Hi,
i was wondering if there is a general rule/s for when to model the thickness of a material?.
Im modelling a tent to sell online. Its intended use could be any platform really. mobile, PC etc. and I was wondering if I should model the thickness of the canvas (inside) or just use a single sided plane have a double sided shader?
Ill be creating 2 different materials, one with baked in lighting and one which would be PBR. If I model using only a single plane the inside of the tent would appear light (as the outside).
I've attached an image of how it looks currently...
I appreciate this is a bit of a basic question, but would appreciate any advice
many thanks
Nick
Replies
There are sites where you can find a spreadsheet on material thickness. It is nothing that I personally would use, unless I am creating something that has to be in a specific size. A simple google search would be enough to get the required measurements.
In your case, if the material isn't going to be transparent, you generally don't have to worry about material thickness. just make it look good with as little polygons as you can. (Optimized models are appreciated).

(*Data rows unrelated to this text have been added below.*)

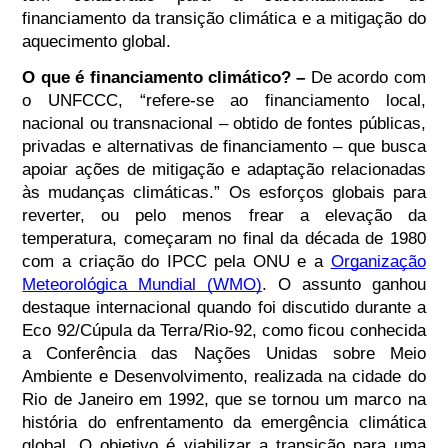
financiamento da transição climática e a mitigação do
aquecimento global.
O que é financiamento climático? –
De acordo com
o UNFCCC, “refere-se ao financiamento local,
nacional ou transnacional – obtido de fontes públicas,
privadas e alternativas de financiamento – que busca
apoiar ações de mitigação e adaptação relacionadas
às mudanças climáticas.” Os esforços globais para
reverter, ou pelo menos frear a elevação da
temperatura, começaram no final da década de 1980
com a criação do IPCC pela ONU e a
Organização
Meteorológica Mundial (WMO)
. O assunto ganhou
destaque internacional quando foi discutido durante a
Eco 92/Cúpula da Terra/Rio-92, como ficou conhecida
a Conferência das Nações Unidas sobre Meio
Ambiente e Desenvolvimento, realizada na cidade do
Rio de Janeiro em 1992, que se tornou um marco na
história do enfrentamento da emergência climática
global. O objetivo é viabilizar a transição para uma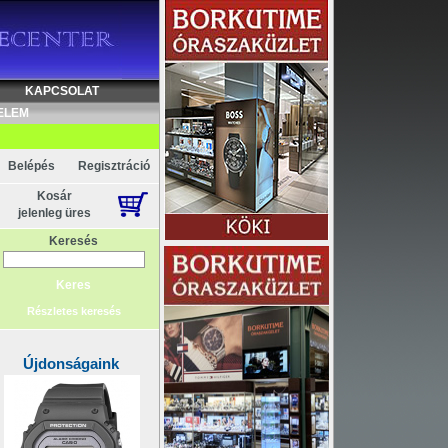
KAPCSOLAT
ELEM
Belépés
Regisztráció
Kosár
jelenleg üres
Keresés
Részletes keresés
Újdonságaink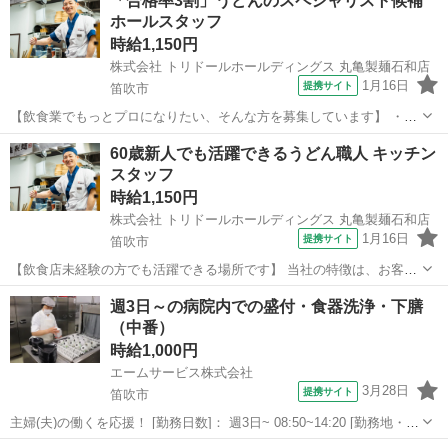
「合格率3割」うどんのスペシャリスト候補
かもしれません。 飲食業の経験がない方からのご応募も多く、 「自分
ホールスタッフ
と同年代の人がイキイキ仕事を...
時給1,150円
株式会社 トリドールホールディングス 丸亀製麺石和店
1月16日
提携サイト
笛吹市
【飲食業でもっとプロになりたい、そんな方を募集しています】 ・
今、飲食業で社員として働いているが、自信を持って仕事に取り組め
山梨
笛吹市
レストラン
60歳新人でも活躍できるうどん職人 キッチン
ていない ・飲食業から他業界/他職種への転職を考えているが、迷って
スタッフ
いる ・アルバイト・パートで飲食経...
時給1,150円
株式会社 トリドールホールディングス 丸亀製麺石和店
1月16日
提携サイト
笛吹市
【飲食店未経験の方でも活躍できる場所です】 当社の特徴は、お客さ
まとして食べに来てくれた方が働いてくれることが多い ところにある
山梨
笛吹市
レストラン
週3日～の病院内での盛付・食器洗浄・下膳
かもしれません。 飲食業の経験がない方からのご応募も多く、 「自分
（中番）
と同年代の人がイキイキ仕事を...
時給1,000円
エームサービス株式会社
3月28日
提携サイト
笛吹市
主婦(夫)の働くを応援！ [勤務日数]： 週3日~ 08:50~14:20 [勤務地・最
寄駅]： 山梨県笛吹市春日居町小松855 山梨リハビリテーション病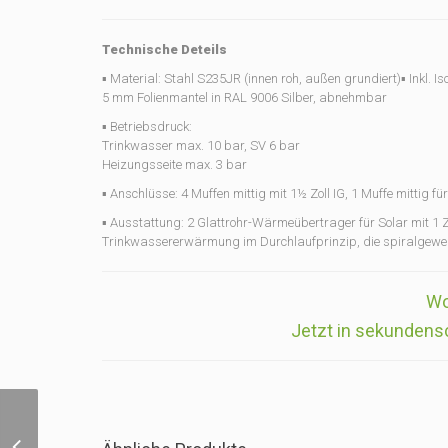
Technische Deteils
▪ Material: Stahl S235JR (innen roh, außen grundiert)▪ Inkl. 
5 mm Folienmantel in RAL 9006 Silber, abnehmbar
▪ Betriebsdruck:
Trinkwasser max. 10 bar, SV 6 bar
Heizungsseite max. 3 bar
▪ Anschlüsse: 4 Muffen mittig mit 1½ Zoll IG, 1 Muffe mittig fü
▪ Ausstattung: 2 Glattrohr-Wärmeübertrager für Solar mit 1 Zol
Trinkwassererwärmung im Durchlaufprinzip, die spiralgewell
Wo
Jetzt in sekundens
Hygiene-Speicher HS-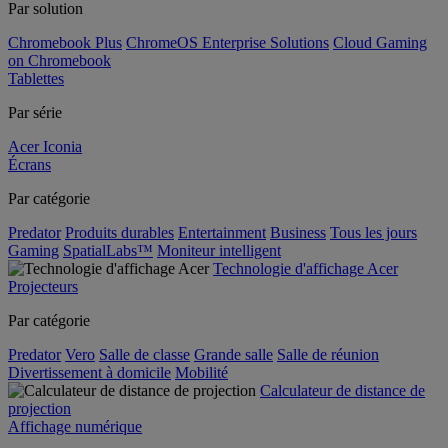
Par solution
Chromebook Plus
ChromeOS Enterprise Solutions
Cloud Gaming
on Chromebook
Tablettes
Par série
Acer Iconia
Écrans
Par catégorie
Predator
Produits durables
Entertainment
Business
Tous les jours
Gaming
SpatialLabs™
Moniteur intelligent
Technologie d'affichage Acer
Projecteurs
Par catégorie
Predator
Vero
Salle de classe
Grande salle
Salle de réunion
Divertissement à domicile
Mobilité
Calculateur de distance de
projection
Affichage numérique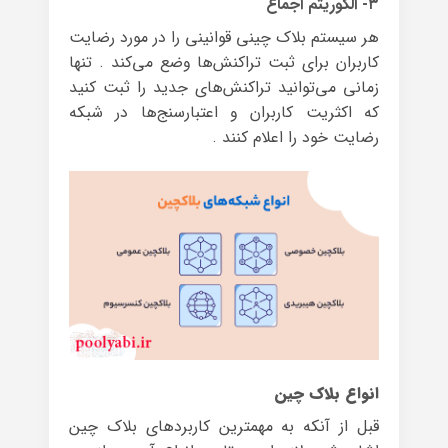
۳- الگوریتم اجماع
هر سیستم بلاک چینی قوانینی را در مورد رضایت
کاربران برای ثبت تراکنش‌ها وضع می‌کند . تنها
زمانی می‌توانید تراکنش‌های جدید را ثبت کنید
که اکثریت کاربران و اعتبارسنج‌ها در شبکه
رضایت خود را اعلام کنند .
انواع بلاک چین
قبل از آنکه به مهمترین کاربردهای بلاک چین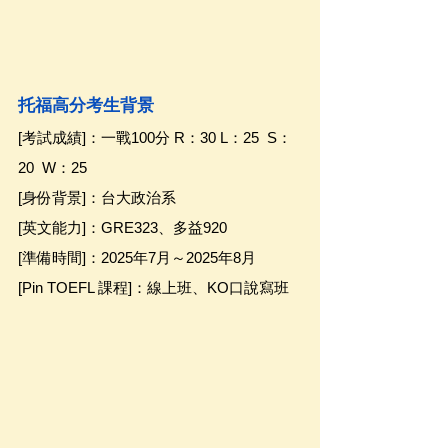
托福高分考生背景
[考試成績]：一戰100分 R：30 L：25  S：
20  W：25 
[身份背景]：台大政治系 
[英文能力]：GRE323、多益920 
[準備時間]：2025年7月～2025年8月 
[Pin TOEFL 課程]：線上班、KO口說寫班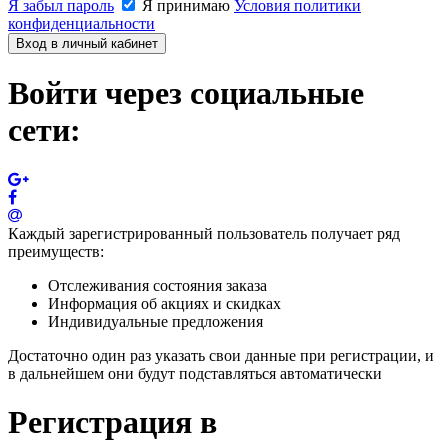
Я забыл пароль
Я принимаю
Условия политики
конфиденциальности
Вход в личный кабинет
Войти через социальные
сети:
Каждый зарегистрированный пользователь получает ряд
преимуществ:
Отслеживания состояния заказа
Информация об акциях и скидках
Индивидуальные предложения
Достаточно один раз указать свои данные при регистрации, и
в дальнейшем они будут подставляться автоматически
Регистрация в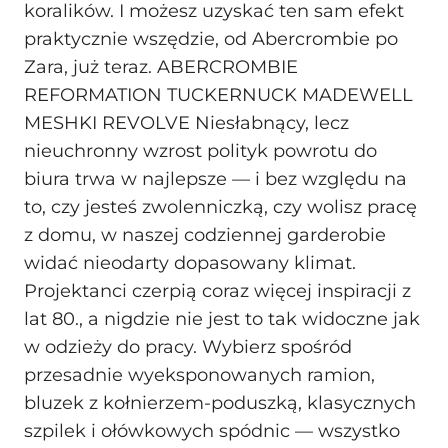
koralików. I możesz uzyskać ten sam efekt
praktycznie wszędzie, od Abercrombie po
Zara, już teraz. ABERCROMBIE
REFORMATION TUCKERNUCK MADEWELL
MESHKI REVOLVE Niesłabnący, lecz
nieuchronny wzrost polityk powrotu do
biura trwa w najlepsze — i bez względu na
to, czy jesteś zwolenniczką, czy wolisz pracę
z domu, w naszej codziennej garderobie
widać nieodarty dopasowany klimat.
Projektanci czerpią coraz więcej inspiracji z
lat 80., a nigdzie nie jest to tak widoczne jak
w odzieży do pracy. Wybierz spośród
przesadnie wyeksponowanych ramion,
bluzek z kołnierzem-poduszką, klasycznych
szpilek i ołówkowych spódnic — wszystko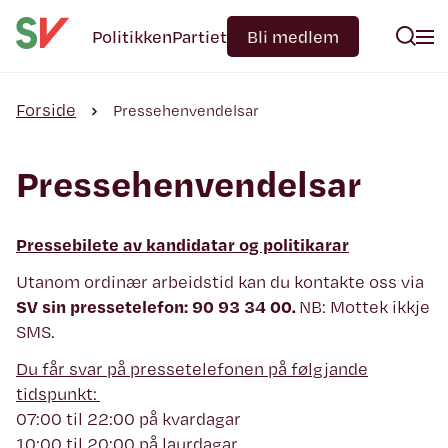
Politikken
Partiet
Bli medlem
Forside
Pressehenvendelsar
Pressehenvendelsar
Pressebilete av kandidatar og politikarar
Utanom ordinær arbeidstid kan du kontakte oss via
SV sin pressetelefon: 90 93 34 00.
NB: Mottek ikkje
SMS.
Du får svar på pressetelefonen på følgjande
tidspunkt:
07:00 til 22:00 på kvardagar
10:00 til 20:00 på laurdagar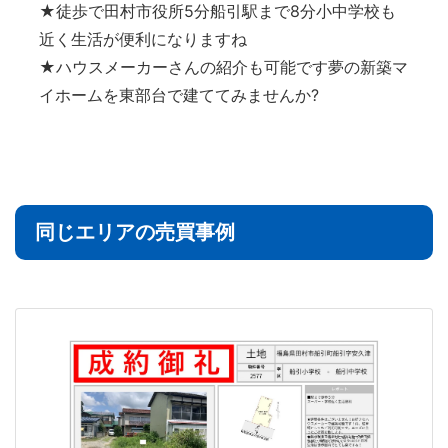
★徒歩で田村市役所5分船引駅まで8分小中学校も
近く生活が便利になりますね
★ハウスメーカーさんの紹介も可能です夢の新築マ
イホームを東部台で建ててみませんか?
同じエリアの売買事例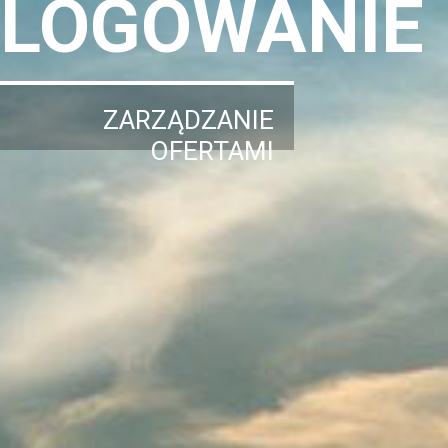
LOGOWANIE
ZARZĄDZANIE
OFERTAMI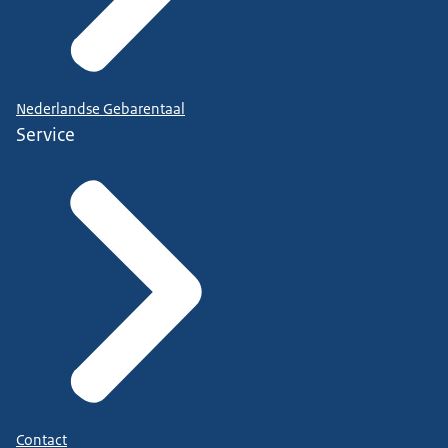
Nederlandse Gebarentaal
Service
Contact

For very thin double sided surfaces I generally apply to this:
You don't need to model actual thickness for your low poly. You can bake normals of your hi-poly model with thickness into one sided low-poly model. Then you can select your low-poly geometry then duplicate it then invert the duplicated parts and then push it inwards for a few milimeters just for preventing flickering z-fighting in the engine.
Clothes are mostly outside only. Except at the edges where the player can see, then you only duplicate and flip what's absolutely needed.